[[ INPUT DATA, beginning ]]
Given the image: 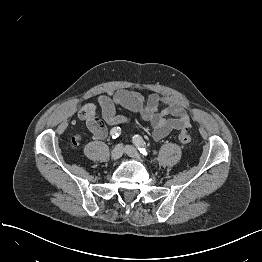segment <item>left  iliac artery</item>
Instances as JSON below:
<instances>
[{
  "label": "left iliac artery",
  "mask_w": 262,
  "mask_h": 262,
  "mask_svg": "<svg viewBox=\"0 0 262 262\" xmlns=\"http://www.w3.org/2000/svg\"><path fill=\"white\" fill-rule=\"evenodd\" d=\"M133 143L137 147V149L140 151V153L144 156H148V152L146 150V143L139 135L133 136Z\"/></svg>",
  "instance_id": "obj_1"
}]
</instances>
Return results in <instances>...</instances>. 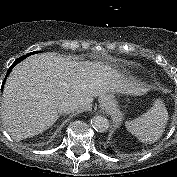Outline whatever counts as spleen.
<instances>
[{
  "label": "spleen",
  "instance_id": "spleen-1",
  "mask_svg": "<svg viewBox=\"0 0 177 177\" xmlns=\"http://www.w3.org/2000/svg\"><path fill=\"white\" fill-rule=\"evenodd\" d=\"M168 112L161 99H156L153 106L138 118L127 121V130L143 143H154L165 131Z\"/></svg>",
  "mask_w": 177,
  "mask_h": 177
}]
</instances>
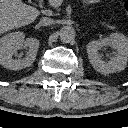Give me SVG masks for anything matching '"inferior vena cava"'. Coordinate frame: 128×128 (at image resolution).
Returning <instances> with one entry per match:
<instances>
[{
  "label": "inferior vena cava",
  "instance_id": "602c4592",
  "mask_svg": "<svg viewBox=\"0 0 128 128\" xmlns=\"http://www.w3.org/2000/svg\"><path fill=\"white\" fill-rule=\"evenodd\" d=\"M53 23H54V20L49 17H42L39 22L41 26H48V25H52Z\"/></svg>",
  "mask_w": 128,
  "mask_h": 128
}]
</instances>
[[ INPUT DATA, end ]]
■ WHAT YOU NEED TO DO
Omit the pictures and retype exactly the lines from the one containing "Give me SVG" through the end of the entries above.

■ RESPONSE FOR THIS EXERCISE
Give me SVG masks for anything matching '"inferior vena cava"'. Coordinate frame: 128×128 (at image resolution).
Returning <instances> with one entry per match:
<instances>
[{
  "label": "inferior vena cava",
  "instance_id": "602c4592",
  "mask_svg": "<svg viewBox=\"0 0 128 128\" xmlns=\"http://www.w3.org/2000/svg\"><path fill=\"white\" fill-rule=\"evenodd\" d=\"M53 23H54V20L49 17H42L39 22L41 26H48V25H52Z\"/></svg>",
  "mask_w": 128,
  "mask_h": 128
}]
</instances>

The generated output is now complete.